Maximal stabilities of reversible two-state proteins.

The hydrophobic effect is the major force driving protein folding. Around room temperature, small organic solutes and hydrophobic amino acids have low solubilities in water and the hydrophobic effect is the strongest. These facts suggest that globular proteins should be maximally stable around room temperature. While this fundamental paradigm has been expected, it has not actually been shown to hold. Toward this goal, we have collected and analyzed experimental thermodynamic data for 31 proteins that show reversible two-state folding <--> unfolding transitions at or near neutral pH. Twenty-six of these are unique, and 20 of the 26 are maximally stable around room temperature irrespective of their structural properties, the melting temperature, or the living temperatures of their source organisms.

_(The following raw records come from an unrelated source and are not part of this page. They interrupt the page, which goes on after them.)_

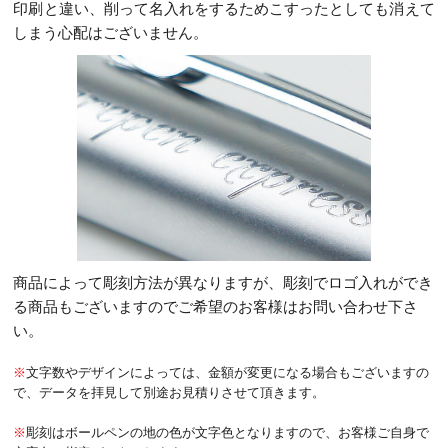
印刷と違い、削って名入れをするためこすったとしても消えて
しまう心配はございません。
商品によって彫刻方法が異なりますが、彫刻でロゴ入れができ
る商品もございますのでご希望のお客様はお問い合わせ下さ
い。
※
文字数やデザインによっては、金額が変更になる場合もございますの
で、データを拝見して別途お見積りさせて頂きます。
※
彫刻はボールペンの地の色が文字色となりますので、お客様ご自身で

Their average temperature of maximal stability is 293 +/- 8 K (20 +/- 8 degrees C). These proteins differ in size, fold, and number of domains, hydrophobic folding units, and oligomeric states. They derive from the cold-loving psychrophiles, from mesophiles, and from thermophiles. Analysis of the single-domain proteins present in this set shows that the variations in their thermodynamic parameters are correlated in a way which may explain the adaptation of the proteins to the living temperatures of the organisms from which they derive. The average energetic contribution of the individual amino acids toward protein stability decreases with an increase in protein size, suggesting that there may be an upper limit for protein maximal thermodynamic stability. For the remaining proteins, deviation of the maximal stability temperatures from room temperature may be due to greater uncertainties in their heat capacity change (DeltaC(p)) values, a weaker hydrophobic effect, and/or a stronger electrostatic contribution.